Expand source code Browse git
class SyscallInterface:
    """The lowest-level interface for an object which lets us send syscalls to some process.

    We send syscalls to a process, but nothing in this interface tells us anything about
    the process to which we're sending syscalls; that information is maintained in the
    Task, which contains an object matching this interface.

    This is like the segment register override prefix, with no awareness of the contents
    of the register.

    """
    @abc.abstractmethod
    async def syscall(self, number: SYS, arg1=0, arg2=0, arg3=0, arg4=0, arg5=0, arg6=0) -> int:
        """Send a syscall and wait for it to complete, throwing on error results.

        We provide a guarantee that if the syscall was sent to the process, then we will
        not return until the syscall has completed or our connection has broken.  To
        achieve this, we shield against Python coroutine cancellation while waiting for
        the syscall response.

        This guarantee is important so that our caller can deal with state changes caused
        by the syscall. If our coroutine was cancelled in the middle of a syscall, the
        result of the syscall would be discarded, and our caller wouldn't be able to
        guarantee that state changes in the process are reflected in state changes in
        Python.

        For example, a coroutine calling waitid could be cancelled; if that happened, we
        could discard a child state change indicating that the child exited. If that
        happened, future calls to waitid on that child would be invalid, or maybe return
        events for an unrelated child. We'd be completely confused.

        Instead, thanks to our guarantee, syscalls made through this method can be treated
        as atomic: They will either be submitted and completed, or not submitted at all.
        (If they're submitted and not completed due to blocking forever, that just means
        we'll never return.) There's no possibility of making a syscall, causing a
        side-effect, and never learning about the side-effect you caused.

        Since most syscalls use this method, this guarantee applies to most syscalls.

        This prevents us from cancelling an in-progress syscall if it has already been
        submitted to the process; meaning, we can't discard the result of the syscall, we
        have to wait for it.

        This may seem excessive, but the question is, what should we assume as our default?
        That syscall results can be dropped safely, or that they cannot be dropped?
        Most syscalls are side-effectful: even a simple read usually consumes data in a
        side-effectful matter, and others allocate resources which might be leaked, or can
        cause state changes. Thus, "weakening" (droppability) is not generally true for
        syscall results: syscall results cannot, in most cases, be safely ignored.

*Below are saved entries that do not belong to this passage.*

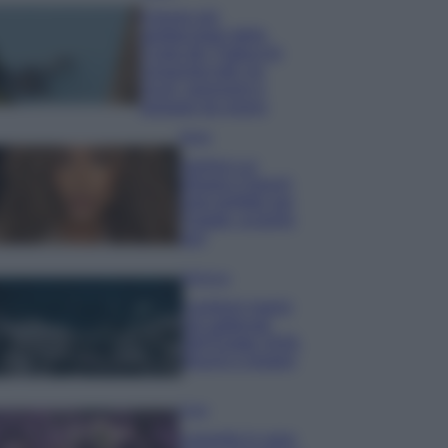
Il borgo più
spettacolare della
Costa dei Trabocchi
conquista tutti: tra
vicoli, panorami e
spiagge da sogno
Moda
Samira Lui
sfoggia il beach
look perfetto per
l’estate: scoprilo
qui!
Bellezza
I profumi marini
più gettonati
dell’Estate 2026,
freschi e leggeri
Casa
Lavanda in vaso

        For callers who want to preserve the ability for their coroutine to be cancelled
        even while waiting for a syscall response, the `submit_syscall` API can be used.

        Note that this Python-level cancellation protection has nothing to do with
        actually interrupting a syscall. That ability is still preserved with this
        interface; just send a signal to trigger an EINTR in the syscalling process, and
        we'll get back that EINTR as the syscall response. If you just want to be able to
        cancel deadlocked processes, you should do that. That's the true API for
        "cancellation" of syscalls on Linux.

        Likewise, if the rsyscall server dies, or we get an EOF on the syscall connection,
        or any other event causes response.receive to throw an exception, we'll still
        return that exception; so you can always fall back on killing the rsyscall server
        to stop a deadlock.

        """
        pass

    # non-syscall operations which we haven't figured out how to get rid of yet
    @abc.abstractmethod
    async def close_interface(self) -> None:
        "Close this syscall interface, shutting down the connection to the remote process."
        pass

    @abc.abstractmethod
    def get_activity_fd(self) -> t.Optional[handle.FileDescriptor]:
        """When this file descriptor is readable, it means other things want to run on this thread.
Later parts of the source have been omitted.